Freely accessible technical content enables readers to understand and learn advanced engineering approaches.
Content describes building an automated business venture, representing self-directed entrepreneurship and freedom to choose and pursue work.
FW Ratio: 60%
Observable Facts
Post states: 'I figured this would be a fun thing to get in on and to build an automated sorter'.
Text describes business model: 'buy lego in bulk, buy new sets and then part this all out or sort it... into more desirable and thus more valuable groupings'.
Content describes self-directed problem-solving and iterative development of a business venture.
Inferences
Description of self-employment reflects right to work and choose occupation freely.
Entrepreneurial effort demonstrates freedom to pursue meaningful work of one's choice.
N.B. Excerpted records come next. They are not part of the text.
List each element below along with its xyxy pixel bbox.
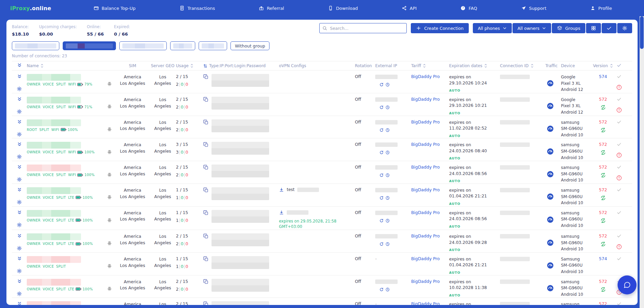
alert-icon[interactable] xyxy=(616,175,622,182)
name-cell[interactable]: OWNER VOICE SPLIT WIFI 100% xyxy=(27,142,103,161)
traffic-cell[interactable] xyxy=(545,279,561,298)
tariff-link[interactable]: BigDaddy Pro xyxy=(411,256,449,275)
grid-view-button[interactable] xyxy=(586,23,601,33)
name-cell[interactable]: OWNER VOICE SPLIT xyxy=(27,256,103,275)
tariff-link[interactable]: BigDaddy Pro xyxy=(411,74,449,93)
tariff-link[interactable]: BigDaddy Pro xyxy=(411,165,449,184)
expand-row-button[interactable] xyxy=(17,301,22,305)
brand-logo[interactable]: iProxy.online xyxy=(10,5,51,12)
update-available-icon[interactable] xyxy=(600,218,606,225)
row-settings-button[interactable] xyxy=(17,154,22,160)
ip-history-button[interactable] xyxy=(385,242,390,247)
column-header-expiration-dates[interactable]: Expiration dates xyxy=(449,63,500,68)
column-header-connection-id[interactable]: Connection ID xyxy=(500,63,545,68)
ip-history-button[interactable] xyxy=(385,150,390,156)
copy-credentials-button[interactable] xyxy=(203,210,209,217)
traffic-cell[interactable] xyxy=(545,142,561,161)
copy-credentials-button[interactable] xyxy=(203,74,209,81)
update-available-icon[interactable] xyxy=(600,150,606,156)
update-available-icon[interactable] xyxy=(600,195,606,202)
ovpn-cell[interactable]: test xyxy=(279,187,355,206)
traffic-cell[interactable] xyxy=(545,97,561,116)
group-chip-without-group[interactable]: Without group xyxy=(230,41,269,50)
expand-row-button[interactable] xyxy=(17,74,22,80)
select-mode-button[interactable] xyxy=(602,23,617,33)
update-available-icon[interactable] xyxy=(600,127,606,134)
tariff-link[interactable]: BigDaddy Pro xyxy=(411,279,449,298)
ip-history-button[interactable] xyxy=(385,287,390,293)
search-input[interactable] xyxy=(319,23,407,33)
rotate-ip-button[interactable] xyxy=(379,196,384,201)
name-cell[interactable]: OWNER VOICE SPLIT LTE 100% xyxy=(27,279,103,298)
all-owners-dropdown[interactable]: All owners xyxy=(512,23,551,33)
nav-item-referral[interactable]: Referral xyxy=(259,5,284,11)
name-cell[interactable]: OWNER VOICE SPLIT xyxy=(27,301,103,305)
groups-button[interactable]: Groups xyxy=(552,23,585,33)
traffic-cell[interactable] xyxy=(545,256,561,275)
column-header-version[interactable]: Version xyxy=(593,63,612,68)
tariff-link[interactable]: BigDaddy Pro xyxy=(411,301,449,305)
name-cell[interactable]: OWNER VOICE SPLIT LTE 100% xyxy=(27,210,103,230)
ovpn-cell[interactable]: expires on 29.05.2028, 21:58GMT+03:00 xyxy=(279,210,355,230)
settings-button[interactable] xyxy=(617,23,632,33)
column-header-name[interactable]: Name xyxy=(27,63,103,68)
rotate-ip-button[interactable] xyxy=(379,128,384,133)
ip-history-button[interactable] xyxy=(385,82,390,88)
nav-item-api[interactable]: API xyxy=(402,5,417,11)
row-settings-button[interactable] xyxy=(17,177,22,183)
column-header-usage[interactable]: Usage xyxy=(176,63,203,68)
group-chip-blurred-4[interactable] xyxy=(170,41,195,50)
alert-icon[interactable] xyxy=(616,107,622,114)
tariff-link[interactable]: BigDaddy Pro xyxy=(411,233,449,252)
tariff-link[interactable]: BigDaddy Pro xyxy=(411,187,449,206)
row-settings-button[interactable] xyxy=(17,268,22,275)
nav-item-balance-top-up[interactable]: Balance Top-Up xyxy=(94,5,136,11)
rotate-ip-button[interactable] xyxy=(379,150,384,156)
all-phones-dropdown[interactable]: All phones xyxy=(473,23,512,33)
expand-row-button[interactable] xyxy=(17,97,22,103)
traffic-cell[interactable] xyxy=(545,210,561,230)
row-settings-button[interactable] xyxy=(17,222,22,229)
group-chip-blurred-3[interactable] xyxy=(119,41,167,50)
row-settings-button[interactable] xyxy=(17,291,22,297)
create-connection-button[interactable]: Create Connection xyxy=(411,23,468,33)
group-chip-blurred-1[interactable] xyxy=(12,41,59,50)
ip-history-button[interactable] xyxy=(385,128,390,133)
sort-icon[interactable] xyxy=(530,63,534,68)
ip-history-button[interactable] xyxy=(385,196,390,201)
alert-icon[interactable] xyxy=(616,152,622,159)
copy-credentials-button[interactable] xyxy=(203,165,209,171)
alert-icon[interactable] xyxy=(616,244,622,251)
row-settings-button[interactable] xyxy=(17,246,22,252)
nav-item-download[interactable]: Download xyxy=(328,5,358,11)
copy-credentials-button[interactable] xyxy=(203,119,209,126)
traffic-cell[interactable] xyxy=(545,165,561,184)
row-settings-button[interactable] xyxy=(17,132,22,138)
row-settings-button[interactable] xyxy=(17,109,22,115)
rotate-ip-button[interactable] xyxy=(379,242,384,247)
sort-icon[interactable] xyxy=(484,63,487,68)
copy-credentials-button[interactable] xyxy=(203,256,209,263)
tariff-link[interactable]: BigDaddy Pro xyxy=(411,97,449,116)
name-cell[interactable]: OWNER VOICE SPLIT WIFI 79% xyxy=(27,74,103,93)
ip-history-button[interactable] xyxy=(385,173,390,178)
update-available-icon[interactable] xyxy=(600,172,606,179)
copy-credentials-button[interactable] xyxy=(203,142,209,149)
name-cell[interactable]: OWNER VOICE SPLIT WIFI 71% xyxy=(27,97,103,116)
rotate-ip-button[interactable] xyxy=(379,82,384,88)
traffic-cell[interactable] xyxy=(545,187,561,206)
rotate-ip-button[interactable] xyxy=(379,218,384,224)
group-chip-blurred-5[interactable] xyxy=(199,41,227,50)
name-cell[interactable]: OWNER VOICE SPLIT WIFI 100% xyxy=(27,165,103,184)
update-available-icon[interactable] xyxy=(600,104,606,111)
rotate-ip-button[interactable] xyxy=(379,105,384,111)
alert-icon[interactable] xyxy=(616,84,622,91)
expand-row-button[interactable] xyxy=(17,119,22,126)
traffic-cell[interactable] xyxy=(545,74,561,93)
traffic-cell[interactable] xyxy=(545,301,561,305)
column-header-tariff[interactable]: Tariff xyxy=(411,63,449,68)
rotate-ip-button[interactable] xyxy=(379,287,384,293)
copy-credentials-button[interactable] xyxy=(203,279,209,286)
expand-row-button[interactable] xyxy=(17,279,22,285)
update-available-icon[interactable] xyxy=(600,241,606,248)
Content describes participation in technical and engineering culture, shares scientific knowledge about machine learning and computer vision, contributing to scientific advancement.
FW Ratio: 60%
Observable Facts
Post describes LEGO community participation: 'After a trip to lego land in Denmark I noticed how even adults buy lego in vast quantities'.
Text discusses machine learning approach: 'training a neural net and using that to do the classification... VGG16 model'.
Content shares technical innovation in engineering and making culture.
Inferences
Participation in technology and engineering culture represents engagement in scientific advancement.
Sharing machine learning methodology contributes to collective scientific knowledge.
Content describes buying and selling LEGO as commercial property. Discussion is factual, neutral, demonstrating property rights exercise.
FW Ratio: 60%
Observable Facts
Post states: 'I put in some bids on large lots of lego on the local ebay subsidiary'.
Text discusses LEGO market values: 'sets do roughly 40 euros / Kg and that bulk lego is about 10, rare parts and lego technic go for 100's of euros per kg'.
Content describes business model of acquiring and reselling LEGO parts for profit.
Inferences
Exercise of buying and selling demonstrates property ownership and commerce rights.
Discussion of market values reflects participation in functioning property rights system.
build 1ad9551+j7zs · deployed 2026-03-02 09:09 UTC · evaluated 2026-03-02 11:31:12 UTC
Support HN HRCB
Each evaluation uses real API credits. HN HRCB runs on donations — no ads, no paywalls.
If you find it useful, please consider helping keep it running.